Records supplied section start

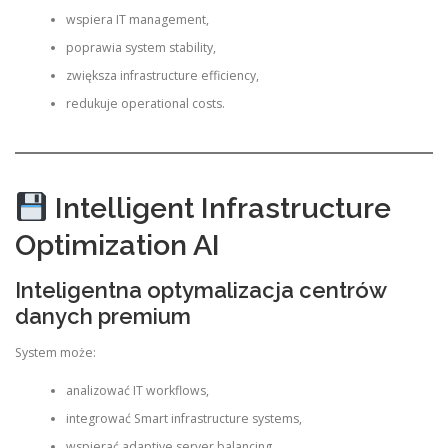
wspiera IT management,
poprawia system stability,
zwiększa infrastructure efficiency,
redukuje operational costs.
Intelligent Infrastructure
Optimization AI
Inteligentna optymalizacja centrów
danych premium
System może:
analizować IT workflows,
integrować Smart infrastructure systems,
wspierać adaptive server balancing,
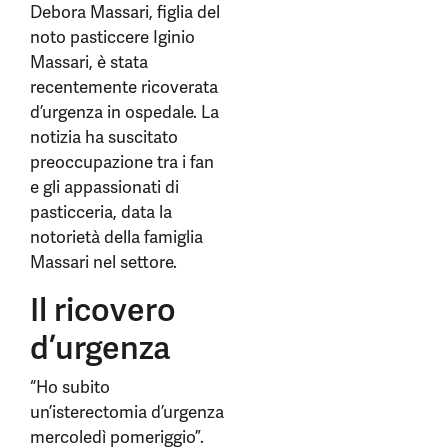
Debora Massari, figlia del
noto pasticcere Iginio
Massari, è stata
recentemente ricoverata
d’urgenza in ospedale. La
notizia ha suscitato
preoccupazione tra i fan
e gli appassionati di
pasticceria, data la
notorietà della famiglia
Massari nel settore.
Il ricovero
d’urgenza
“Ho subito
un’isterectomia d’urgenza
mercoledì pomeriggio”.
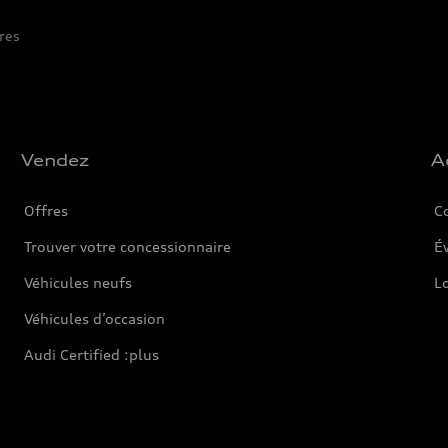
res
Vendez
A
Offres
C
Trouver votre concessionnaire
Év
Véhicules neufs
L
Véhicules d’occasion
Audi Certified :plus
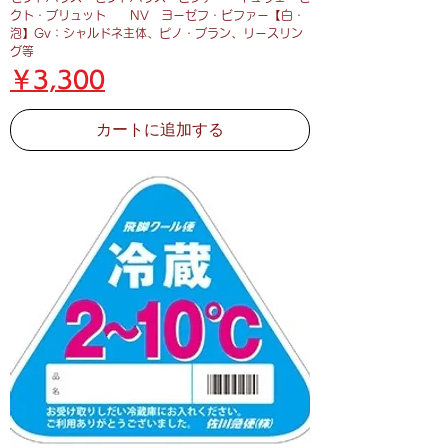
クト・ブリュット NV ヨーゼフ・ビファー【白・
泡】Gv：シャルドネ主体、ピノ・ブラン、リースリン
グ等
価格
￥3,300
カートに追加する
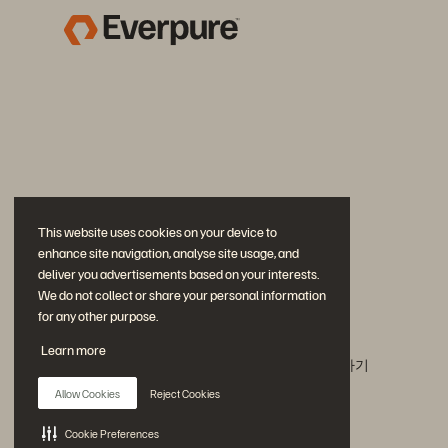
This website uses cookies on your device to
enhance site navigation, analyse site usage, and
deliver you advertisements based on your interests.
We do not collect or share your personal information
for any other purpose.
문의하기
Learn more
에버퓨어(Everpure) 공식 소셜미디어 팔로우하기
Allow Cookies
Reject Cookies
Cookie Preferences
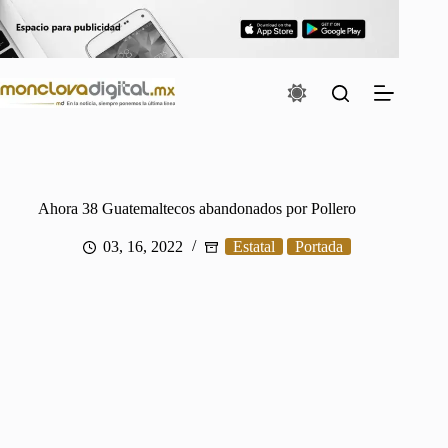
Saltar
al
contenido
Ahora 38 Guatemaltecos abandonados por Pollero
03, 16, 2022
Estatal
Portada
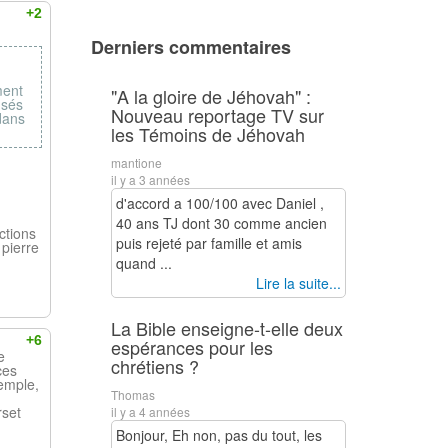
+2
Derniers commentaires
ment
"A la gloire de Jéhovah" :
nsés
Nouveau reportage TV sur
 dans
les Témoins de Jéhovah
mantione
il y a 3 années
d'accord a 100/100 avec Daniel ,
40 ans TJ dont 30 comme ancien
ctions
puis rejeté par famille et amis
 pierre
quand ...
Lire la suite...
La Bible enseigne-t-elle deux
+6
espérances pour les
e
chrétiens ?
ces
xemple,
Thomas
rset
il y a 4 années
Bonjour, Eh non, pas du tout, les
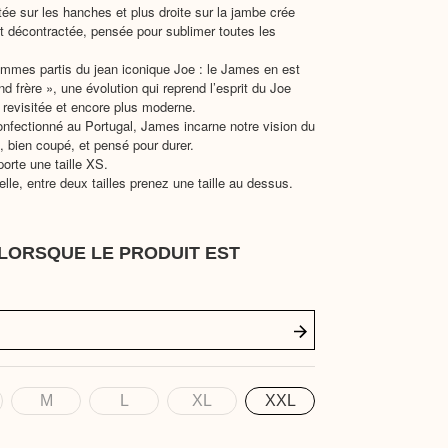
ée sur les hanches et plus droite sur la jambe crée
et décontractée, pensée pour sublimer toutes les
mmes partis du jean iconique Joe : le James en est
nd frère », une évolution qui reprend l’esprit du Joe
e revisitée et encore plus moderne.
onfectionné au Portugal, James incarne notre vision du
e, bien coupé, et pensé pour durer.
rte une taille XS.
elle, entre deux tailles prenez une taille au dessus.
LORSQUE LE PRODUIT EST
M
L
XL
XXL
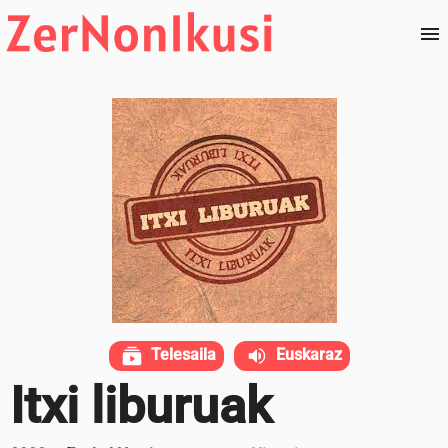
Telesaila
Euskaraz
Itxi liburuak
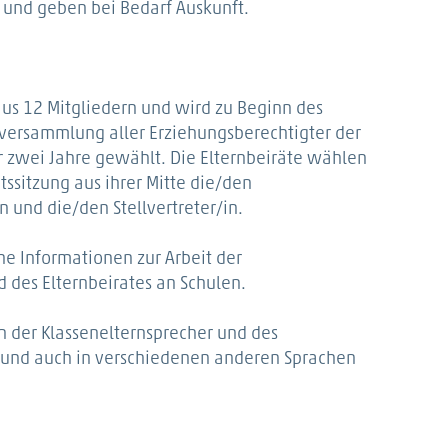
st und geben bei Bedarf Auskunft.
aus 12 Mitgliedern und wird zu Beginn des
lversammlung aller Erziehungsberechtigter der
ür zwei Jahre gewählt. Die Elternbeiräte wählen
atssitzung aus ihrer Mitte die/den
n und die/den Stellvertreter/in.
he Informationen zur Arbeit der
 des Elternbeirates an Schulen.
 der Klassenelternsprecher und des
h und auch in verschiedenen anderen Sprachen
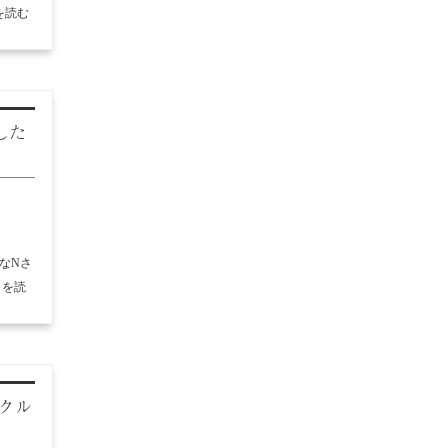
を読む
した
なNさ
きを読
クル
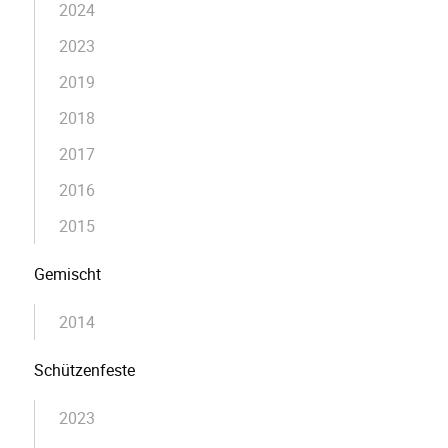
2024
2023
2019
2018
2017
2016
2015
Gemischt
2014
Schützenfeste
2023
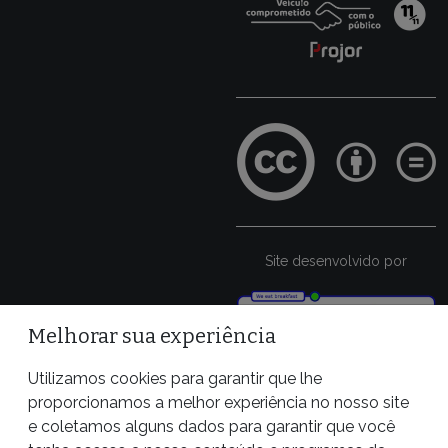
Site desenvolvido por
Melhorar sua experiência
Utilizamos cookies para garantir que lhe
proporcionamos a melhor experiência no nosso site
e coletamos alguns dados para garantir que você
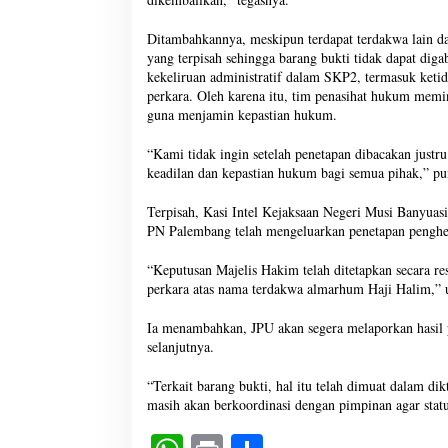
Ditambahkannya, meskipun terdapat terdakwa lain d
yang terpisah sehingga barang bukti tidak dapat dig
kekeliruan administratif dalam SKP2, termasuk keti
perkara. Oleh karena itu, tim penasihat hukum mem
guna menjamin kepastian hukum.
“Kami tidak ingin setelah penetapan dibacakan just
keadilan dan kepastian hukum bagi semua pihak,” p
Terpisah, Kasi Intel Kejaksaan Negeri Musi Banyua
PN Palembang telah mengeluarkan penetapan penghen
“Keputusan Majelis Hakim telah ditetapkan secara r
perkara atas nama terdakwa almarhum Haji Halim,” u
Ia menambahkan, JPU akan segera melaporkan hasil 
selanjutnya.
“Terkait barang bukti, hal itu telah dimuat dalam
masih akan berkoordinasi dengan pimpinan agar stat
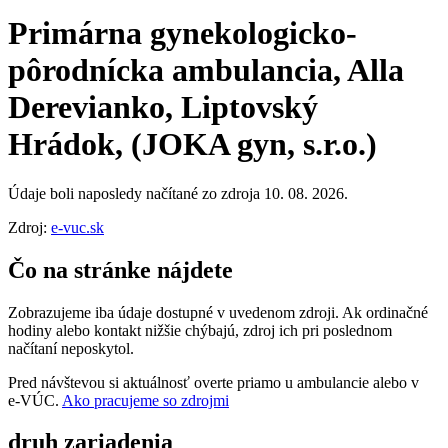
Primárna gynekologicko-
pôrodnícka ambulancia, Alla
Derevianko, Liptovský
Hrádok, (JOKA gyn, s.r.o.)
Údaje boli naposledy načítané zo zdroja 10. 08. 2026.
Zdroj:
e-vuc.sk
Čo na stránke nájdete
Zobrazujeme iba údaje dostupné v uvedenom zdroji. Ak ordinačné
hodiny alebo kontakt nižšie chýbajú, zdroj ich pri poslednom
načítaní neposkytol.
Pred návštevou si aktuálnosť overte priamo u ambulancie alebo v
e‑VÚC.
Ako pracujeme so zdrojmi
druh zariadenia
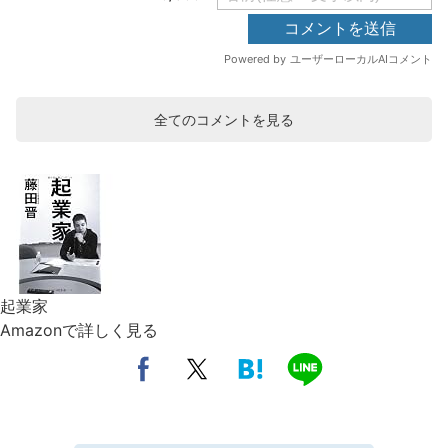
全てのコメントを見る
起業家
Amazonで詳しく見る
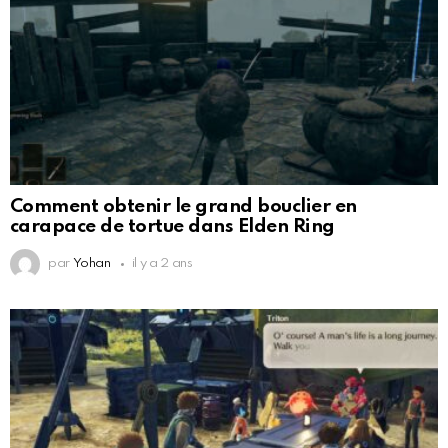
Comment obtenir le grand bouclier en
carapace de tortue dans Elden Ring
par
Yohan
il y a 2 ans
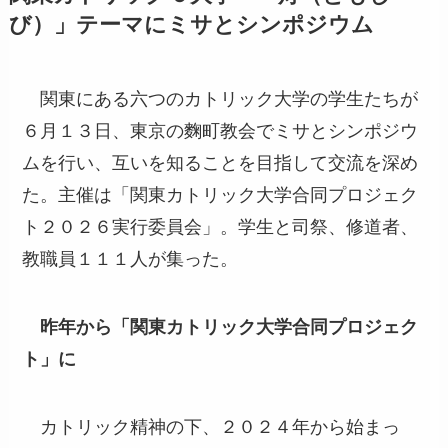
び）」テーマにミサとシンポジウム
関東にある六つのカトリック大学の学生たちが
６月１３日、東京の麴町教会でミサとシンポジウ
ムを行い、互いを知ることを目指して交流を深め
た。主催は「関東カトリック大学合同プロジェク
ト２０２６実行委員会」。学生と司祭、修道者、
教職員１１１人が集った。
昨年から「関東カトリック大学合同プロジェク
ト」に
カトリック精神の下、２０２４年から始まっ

Records supplied section end

== Directions ==
Check all the records above and select each line where the string "dalam" is found.

== Your response ==
kekeliruan administratif dalam SKP2, termasuk keti
“Terkait barang bukti, hal itu telah dimuat dalam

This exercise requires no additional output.